Task: Look at every line of the material below and tally those containing "Çelik". Reply with the total alone.

• • • • •

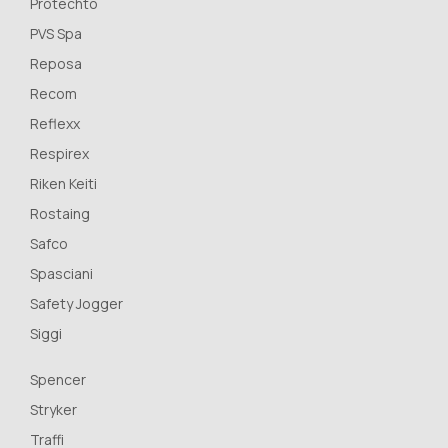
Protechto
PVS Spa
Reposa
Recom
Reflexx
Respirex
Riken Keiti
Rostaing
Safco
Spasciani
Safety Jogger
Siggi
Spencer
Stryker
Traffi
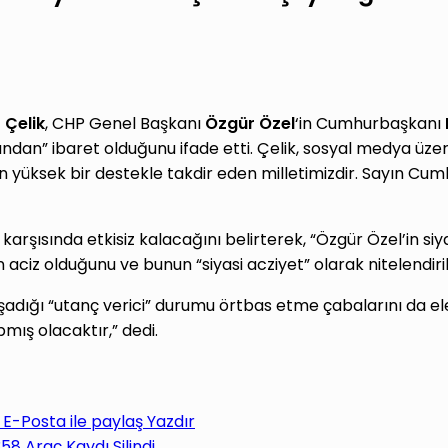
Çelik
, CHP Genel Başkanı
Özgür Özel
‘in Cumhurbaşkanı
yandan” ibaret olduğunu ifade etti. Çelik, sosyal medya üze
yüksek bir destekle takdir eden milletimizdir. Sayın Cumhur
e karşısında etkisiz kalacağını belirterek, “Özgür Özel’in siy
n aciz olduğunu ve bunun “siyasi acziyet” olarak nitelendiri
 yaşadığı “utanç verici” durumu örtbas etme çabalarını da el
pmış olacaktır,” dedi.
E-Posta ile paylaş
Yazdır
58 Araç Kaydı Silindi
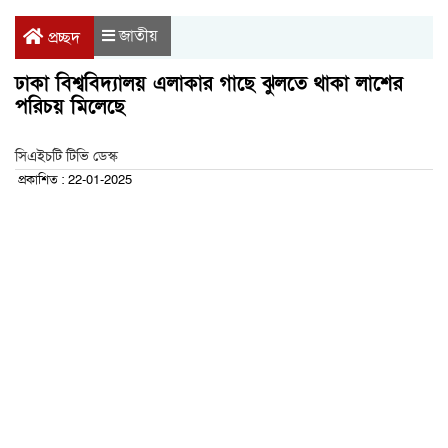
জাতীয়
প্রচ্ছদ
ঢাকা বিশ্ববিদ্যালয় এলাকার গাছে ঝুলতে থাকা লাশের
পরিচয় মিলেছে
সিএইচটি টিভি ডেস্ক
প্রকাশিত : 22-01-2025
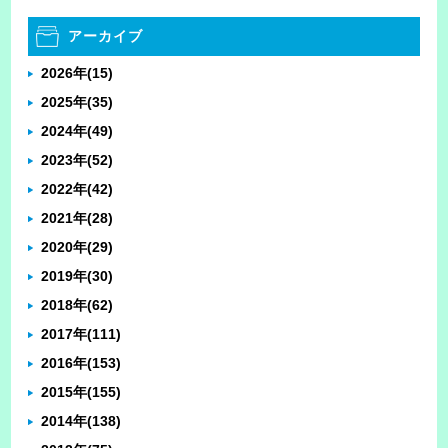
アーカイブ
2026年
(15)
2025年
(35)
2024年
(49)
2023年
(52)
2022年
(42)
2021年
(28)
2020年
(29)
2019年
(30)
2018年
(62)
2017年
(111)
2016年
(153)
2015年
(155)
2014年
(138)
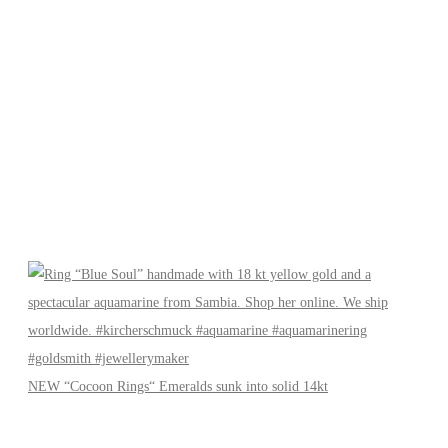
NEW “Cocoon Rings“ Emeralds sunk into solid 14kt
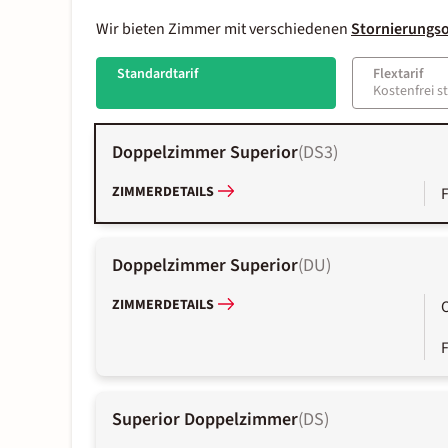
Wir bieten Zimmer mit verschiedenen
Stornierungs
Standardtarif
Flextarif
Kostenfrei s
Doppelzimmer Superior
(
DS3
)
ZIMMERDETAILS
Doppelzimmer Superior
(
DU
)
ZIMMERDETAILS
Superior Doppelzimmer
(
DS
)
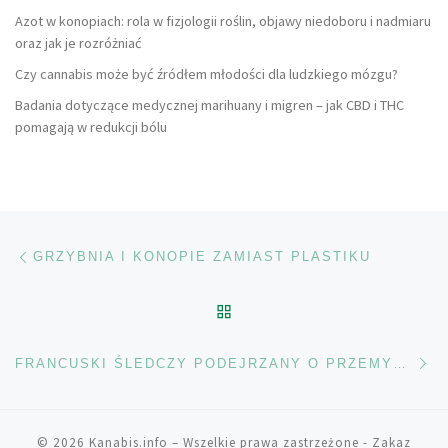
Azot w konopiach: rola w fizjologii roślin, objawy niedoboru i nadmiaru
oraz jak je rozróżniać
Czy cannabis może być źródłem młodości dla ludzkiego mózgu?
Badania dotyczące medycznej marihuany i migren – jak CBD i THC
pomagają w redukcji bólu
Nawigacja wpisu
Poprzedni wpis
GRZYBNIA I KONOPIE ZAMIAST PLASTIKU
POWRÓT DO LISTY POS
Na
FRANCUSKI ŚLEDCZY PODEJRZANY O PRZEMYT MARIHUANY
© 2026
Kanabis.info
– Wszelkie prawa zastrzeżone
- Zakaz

• • • • •

Written solution: 2